Anos depois, o avô da estudante, Walter, também enfrentou o vício em bebidas como a mãe, a bisavó de Júlia. Diferente dela, o homem chegou a receber tratamento em um hospital psiquiátrico, que usava métodos abolidos desde o início do movimento antimanicomial no Brasil, nos anos 80. Negligenciado pela equipe médica, o vício se agravou e ocasionou o óbito.

“Meu avô passou por muitos problemas psicológicos e alcoolismo após a morte da mãe dele, a Mariana. Não sei qual tratamento ele recebeu naquele ‘sanatório’, mas não funcionou, ele bebia mais e mais, até mesmo lá dentro. Ele fazia funções de funcionário em troca de bebidas.”

Avós de Júlia do Prado, Walter e Romilda — Foto: Arquivo pessoal

As histórias recontadas por Romilda, a avó materna de Júlia, nunca saíram da cabeça da estudante e ressoaram quando ela percebeu que muitas pessoas no Brasil ainda morriam sem acesso à saúde de qualidade. “Aos oito anos, uma matéria do Fantástico [TV Globo] sobre a morte de crianças me impressionou ainda mais. Desde lá, eu tive a certeza [de que gostaria de fazer medicina]”, relembra.

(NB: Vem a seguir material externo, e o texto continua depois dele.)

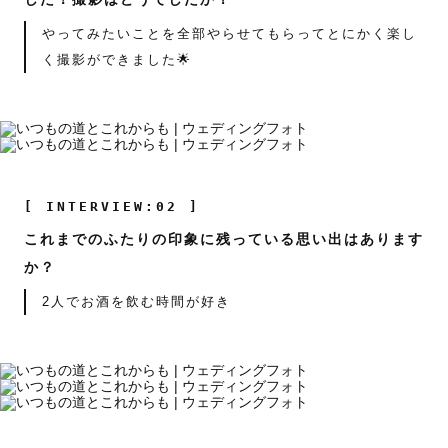
やってみたいことを全部やらせてもらってとにかく楽し
く撮影ができました🌟
[ INTERVIEW:02 ]
これまでのふたりの印象に残っている思い出はあります
か？
2人でお酒を飲む時間が好き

Foram horas de estudo para conquistar o diploma, já que seu sonho só se tornaria realidade com muito esforço. “O caminho para ingressar em Medicina foi bem autodidata. Eu passei a minha adolescência toda estudando, porque percebi que a concorrência era absurda”, diz ela.

“O diploma não é só meu”

Assim como a mãe, que só conseguiu se formar anos depois de encerrar o ensino médio, sendo a primeira a ingressar no ensino superior, passar na faculdade de medicina foi um desafio para Júlia. Foi somente através do Fundo de Financiamento ao Estudante do Ensino Superior (FIES) que ela conseguiu realizar o sonho.

A estudante avalia que os programas de incentivo são de extrema importância para que jovens como ela, com narrativas de vulnerabilidade social, mudem a realidade através do estudo: “Há uma luta muito grande para que o FIES aumente o teto, porque as faculdades particulares, principalmente em Medicina, aumentam a mensalidade e chega a um ponto que não dá pra pagar. Muitos alunos precisam largar os estudos. É uma luta muito grande”, avalia.

Prestes a se formar e iniciar a residência, ela se mantém firme no desejo de ser parte da mudança às famílias que carecem de atendimento básico: “O primeiro passo para saber como lidar com as coisas é ter o acesso à saúde, isso faz toda a diferença e reduz os riscos. Penso que minha ‘bisa’, meu avô e meu tio teriam mais chances de vida se na época, tivessem esse cuidado com pessoas em situações parecidas”.

A avó de Júlia do Prado, Romilda e o filho, Walmer — Foto: Arquivo pessoal

Ao decorrer da formação, ela participou de diversos projetos sociais onde teve a certeza de que prestaria serviço às comunidades carentes: “Quero muito estar presente em projetos sociais, principalmente os de Miracema. É a minha cidade, de onde eu vim e o lugar em que tudo começou. Quero devolver à comunidade um pouco do que sei”.

“Eu nunca tive a opção de não dar certo como médica, porque atrás de mim existe meus familiares e a comunidade de onde vim. No final das contas, não sou só eu que preciso ‘ganhar’ e o diploma não é só meu, é de toda a história que está por trás de mim.”